Here are few of my favourite ornaments and memories:
This is a little fairy that was one of Grandma's "better" ornament years. She usually picks ornaments from Ten Thousand Villages, where she used to volunteer. Lately they have been her old decorations. I appreciate that I'll have a tree full when I get my own tree (many are already on my mini tree in my room)

These ones are just pretty.


This was my dad's special decoration. I don't think he really helped decorate the tree, except it was tradition that he'd put all the tinsel on at the very end. But, this was always left for him and he'd search the tree high and low to find the perfect branch in which this reindeer would "lay" just right.

This is one that us kids gave Mom after the first year of home-schooling (meaning I really had nothing to do with it and Dad bought the decoration). It was always the first one on the tree and was near the top.

This is a more recent addition from my Europe trip last year. We went to a Swedish glass factory in Sweden with hand made, blown glass . It's a new favourite.

Ah, these two are very special.
Left: Even my grandma has picked up on my cow obsession, thus buying me a Christmas ball at the thrift store that says "Have a Very Moo-ey Christmas!"
Right: This one is one of the uglier decorations we have and I had to rescue it from the garbage last year. It was one of my first decorations that I got. I think I was able to pick a gift after I got my hair cut (remember, like the rings at the dentist?...there was something similar at my hair dressers when I was like 5 years old). I thought this was to most beautiful thing every and was so proud of it. Now I hang it and have a little chuckle.
This is an interesting one - combo of a trombone and trumpet. :)  When my brother was younger (much younger) it was his favourite, and when he woke up on the morning, he'd always find this decoration, lay on the couch, and "play" his trumpet, or trombone, or whatever it is!

We used to have two of these.

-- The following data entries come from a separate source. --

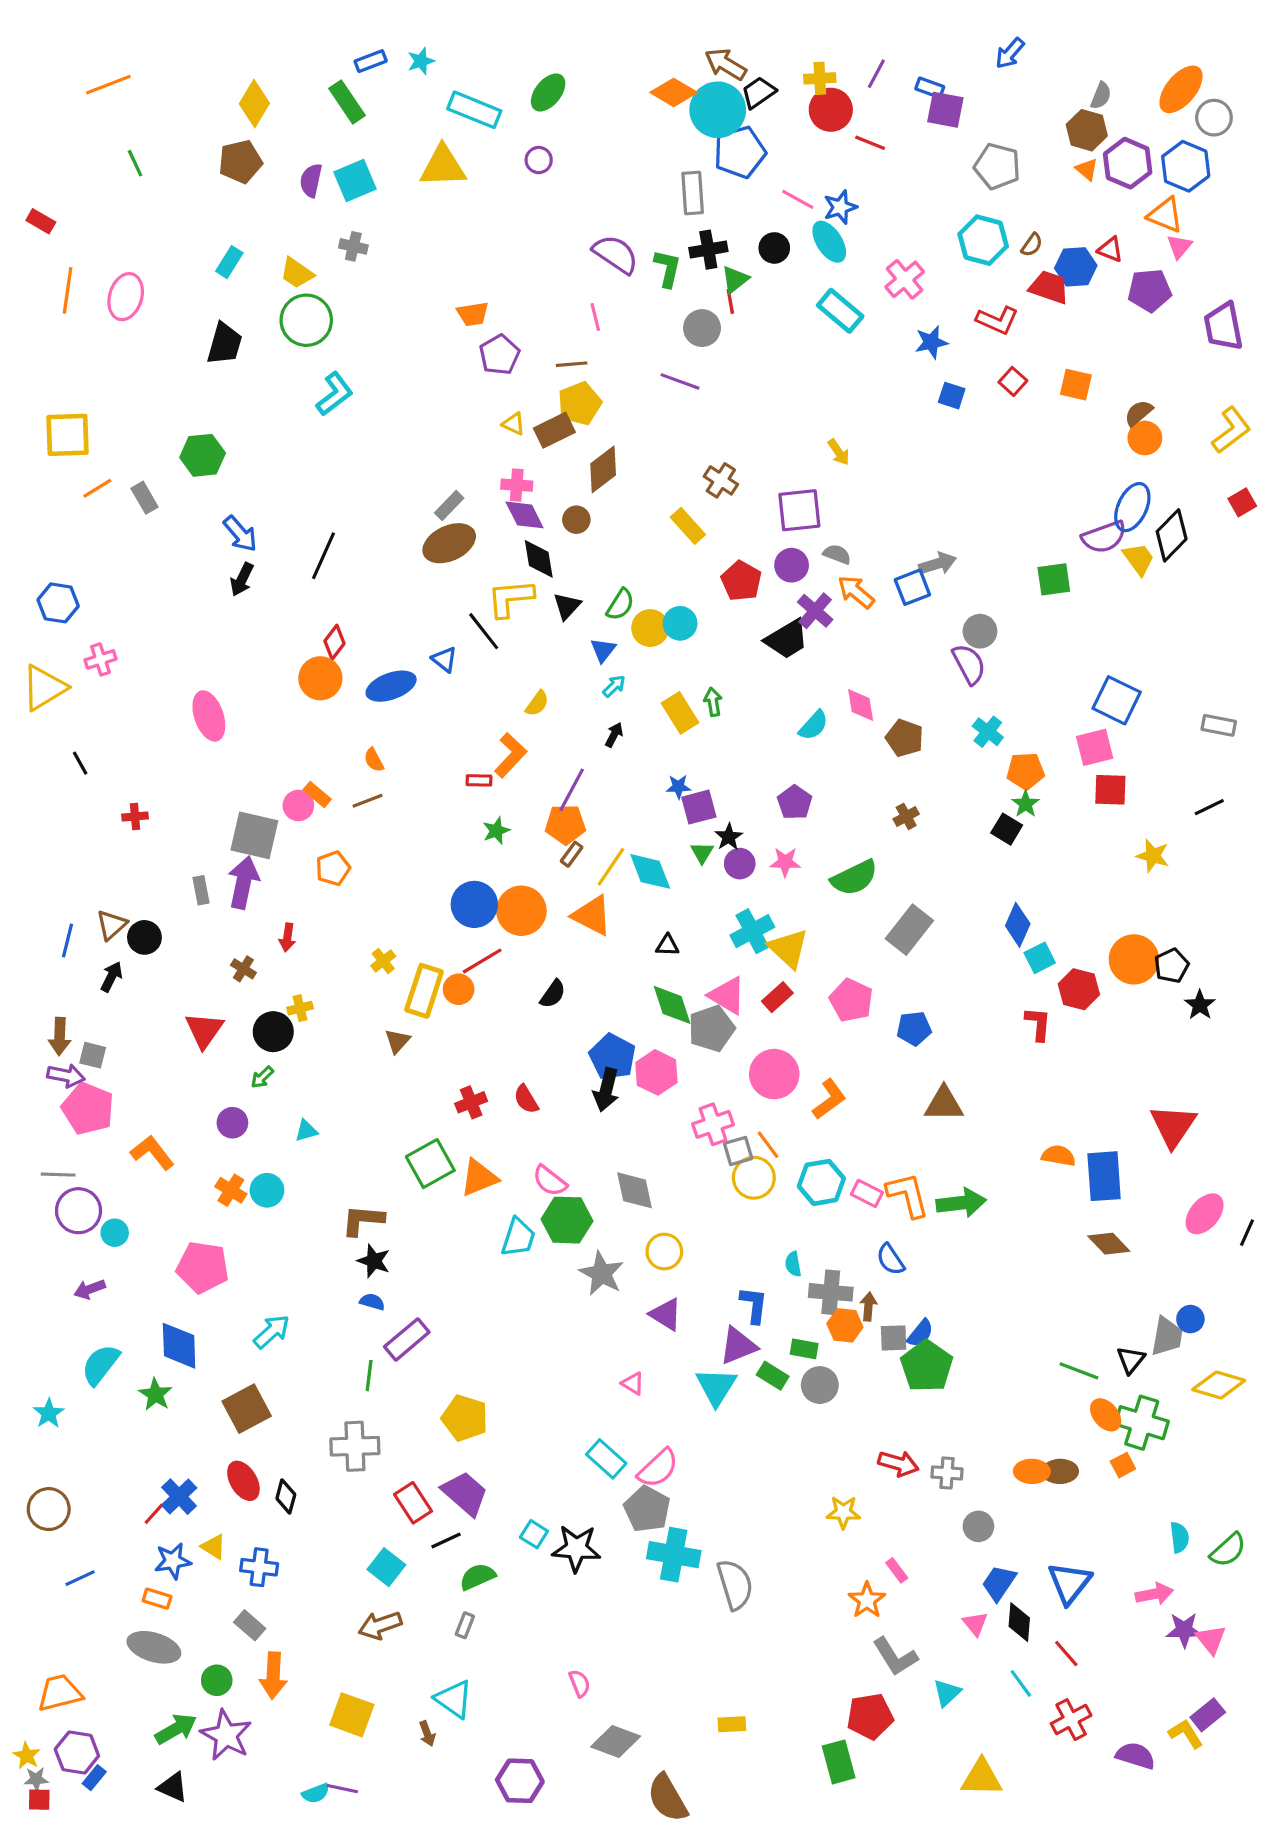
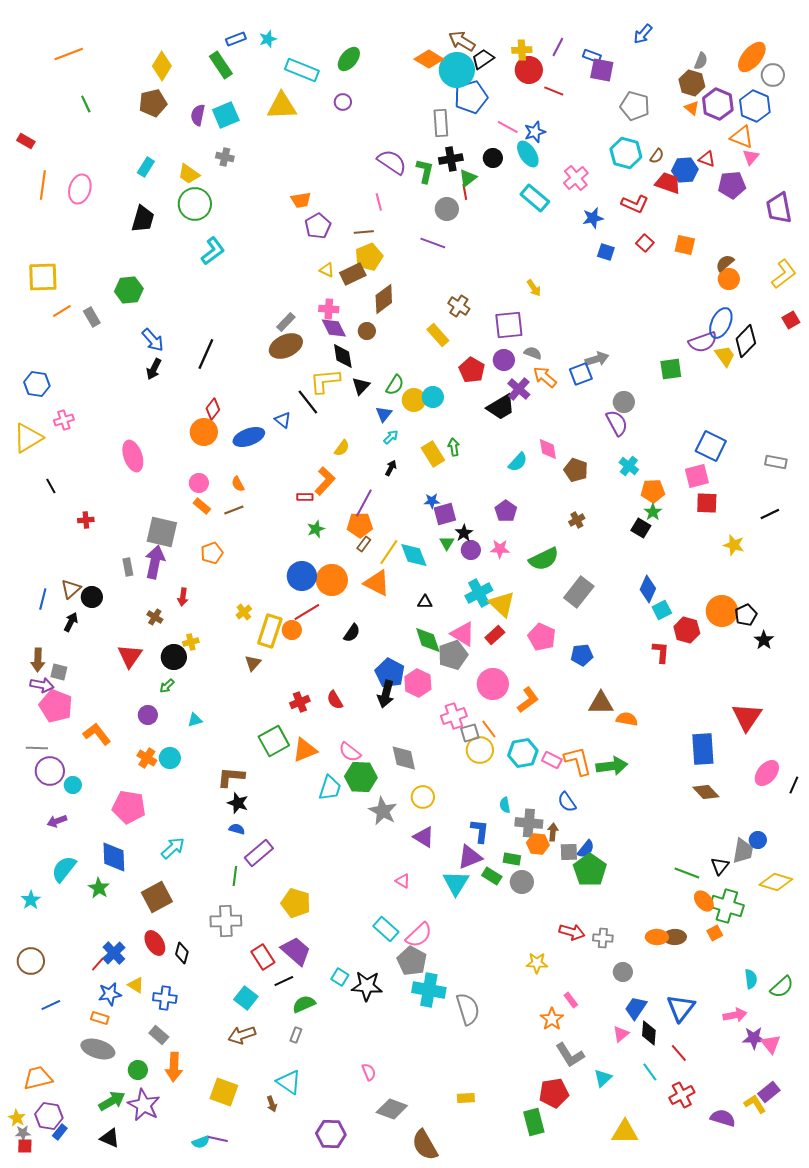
pink circle: (298, 805) -> (199, 483), moved
orange semicircle: (1059, 1156) -> (627, 719), moved
pink triangle: (975, 1624) -> (621, 1034), turned 30

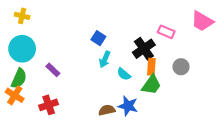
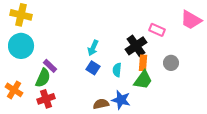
yellow cross: (22, 16) -> (21, 15), size x1.5
blue square: (98, 38) -> (93, 68), moved
cyan arrow: (105, 59) -> (93, 48), moved
cyan semicircle: (124, 74) -> (117, 70), turned 56
green semicircle: (19, 78) -> (43, 78), moved

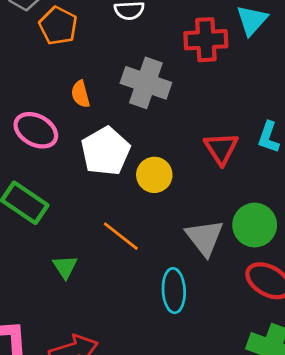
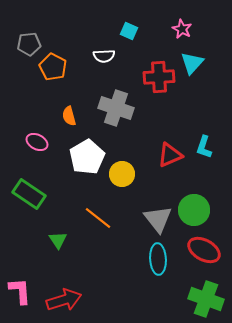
pink ellipse: (36, 130) -> (37, 142), size x0.7
red triangle: (221, 148) -> (170, 155), turned 40
cyan ellipse: (174, 291) -> (158, 259), moved

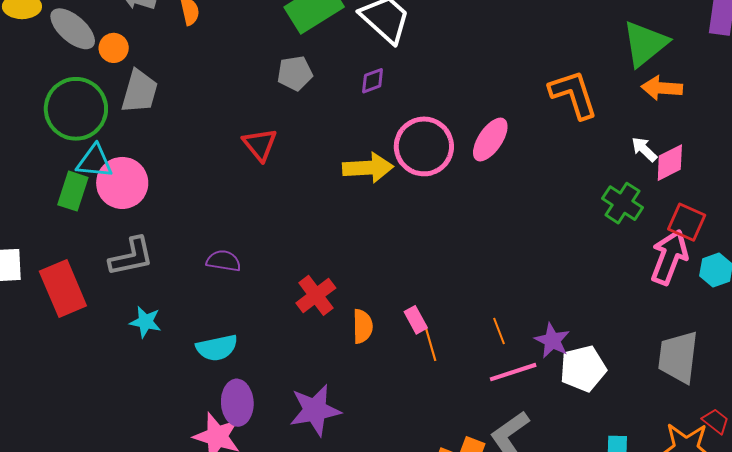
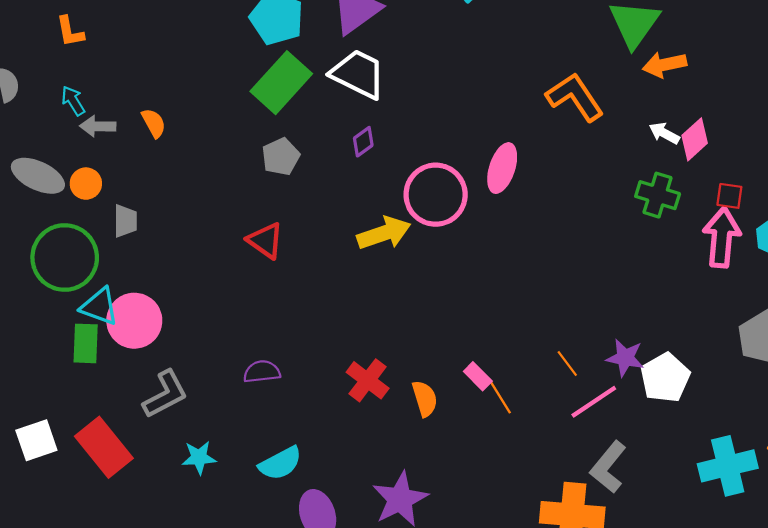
gray trapezoid: (140, 91) -> (125, 221), size x0.7
cyan triangle: (95, 161) -> (99, 307), turned 30
red square: (687, 222) -> (729, 196), size x0.7

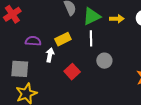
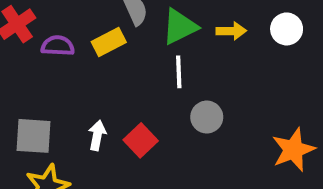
yellow rectangle: (63, 39) -> (109, 42), moved
purple semicircle: (33, 41) -> (58, 46), moved
white arrow: (50, 55) -> (97, 135), moved

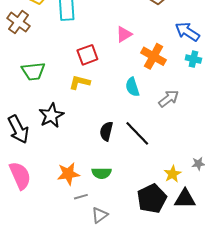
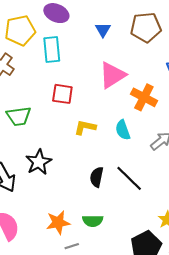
pink triangle: (124, 34) -> (112, 75), size x1.6
red square: (87, 55) -> (62, 94), moved, turned 30
yellow L-shape: (80, 82) -> (85, 127), moved

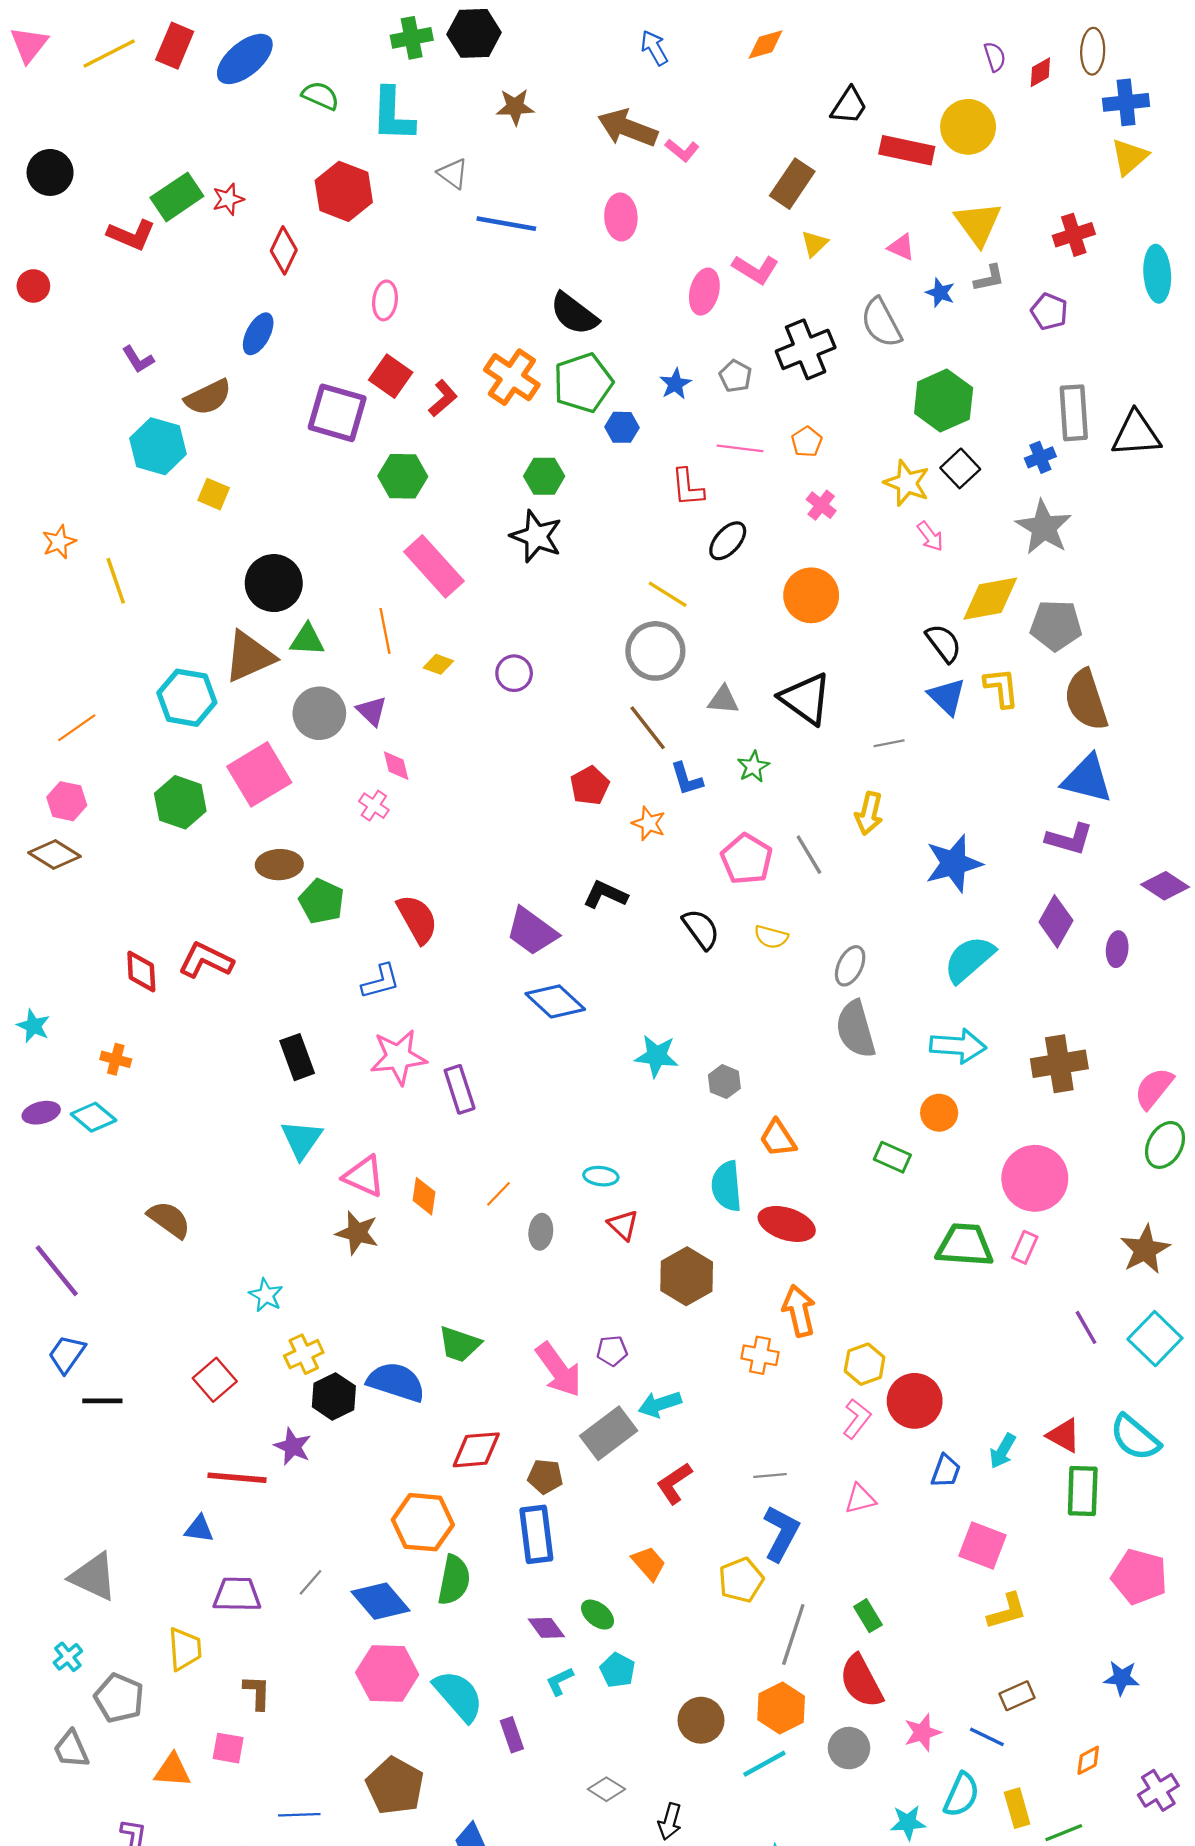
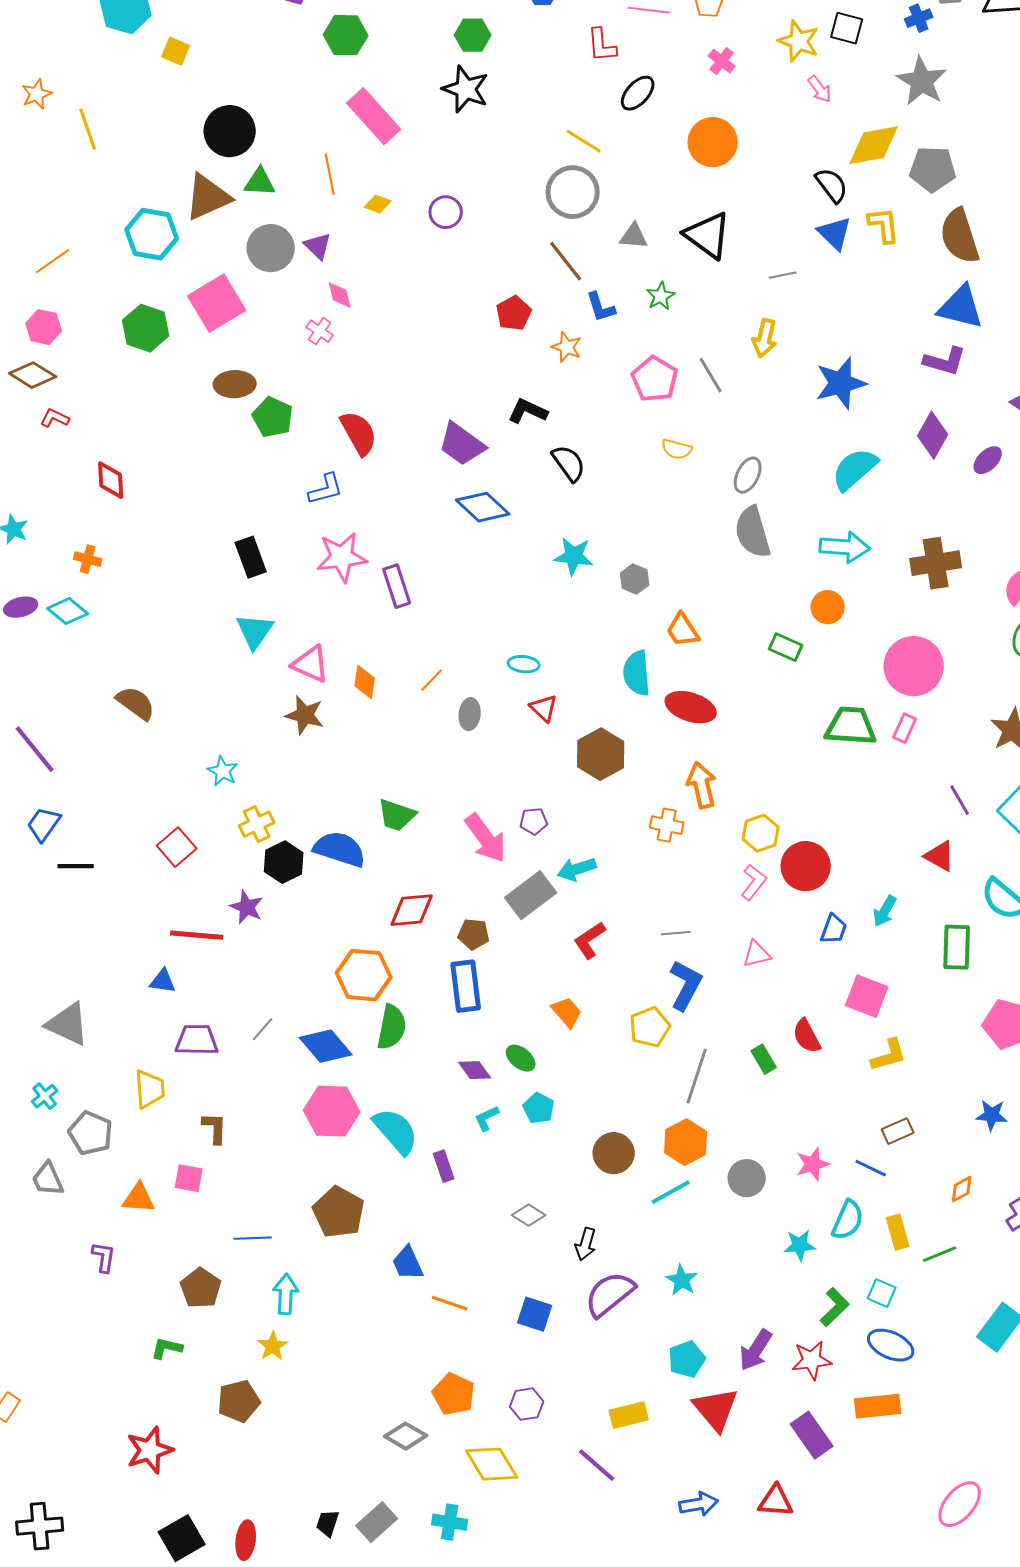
black square: (960, 468) -> (847, 28), turned -32
black semicircle: (701, 929) -> (569, 463), moved
purple ellipse: (1117, 949) -> (988, 460), turned 40
red L-shape: (206, 960) -> (55, 418), moved, size x0.6
red triangle: (1064, 1435) -> (940, 856), moved
red semicircle: (861, 1681) -> (807, 1036), moved, size x0.7

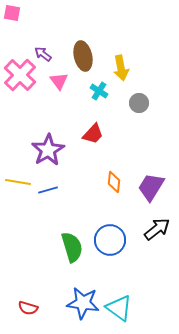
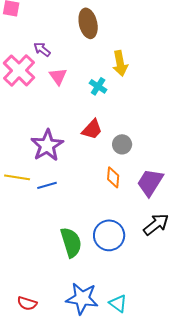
brown ellipse: (83, 56) -> (88, 23), moved
gray circle: (139, 103) -> (122, 144), moved
cyan triangle: (119, 308) -> (118, 303), size x0.7

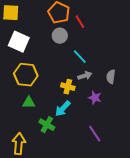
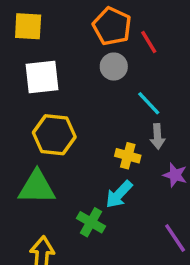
white square: (19, 42) -> (42, 77), turned -30
gray arrow: (85, 76) -> (158, 137), turned 104
green triangle: (29, 103) -> (37, 187), moved, size x1.6

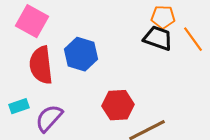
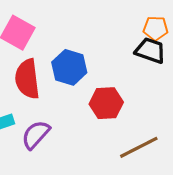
red hexagon: (118, 105) -> (106, 103), moved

One was my sister's and one was my brother's. They used to make a very big deal about finding the perfect branch where there was a light behind the glass to make them shine so beautifully. I was very jealous that I didn't have one. Don't worry, now my brother doesn't care and I got to search for the special branch with the light. 


And there is our beautiful tree. Full of decorations and special memories.

Sunday, December 11, 2011

Change

This was started quite a few months ago...

Fall is was the season of change, right? The leaves change colours (or have already left the trees if you live in Alberta!) (Uh, in the midst of a snow storm here) and new activities. While I'm writing a list of my lesser known *love* items, if I were to do the opposite, change would be on the *hate* or at least strongly dislike list...

Change can be good and necessary. This I understand. But change is hard. Change is uncomfortable. I don't like hard and uncomfortable.

This last fall season of change for me. It is hard and uncomfortable. On August 24 I walked out the doors of work for the last time...it had been six years. I know, this may not seem like a long time...but, it was. It had been my only job. I had moved from being from a small 18-year-old to a 24-year-old Marketing Coordinator with a career.

It was a change that was necessary to make. But I wish it weren't necessary and still wish it wasn't necessary. The memories at Apex and PCRE will forever stick with me. I was blessed with so many opportunities to learn and meet many people. I was blessed a boss and leadership team who believed in me, enough to mentor, encourage, push, and befriend. 


I miss that chair and my massive wall of fame!

But  I couldn't go on. The job became too much for me. That was hard to admit. I wish I could have been all that was needed. It hurt to admit that the job had grown faster than me. But, the old job became, the old job. It's been hard. Hard to let got of responsibilities, hard to let go of a role that I had loved, and oh so hard to let go of relationships that meant the world to me.

It's been difficult to start again, from fresh. It's uncomfortable to have to prove who I am to others and myself. It's hard to make a life changing decision, even at the young age of 24.

But here I am, on a road that I hope and pray will turn into something beautiful. Or at least will take me to new heights and knowledge. Still walking a road of change.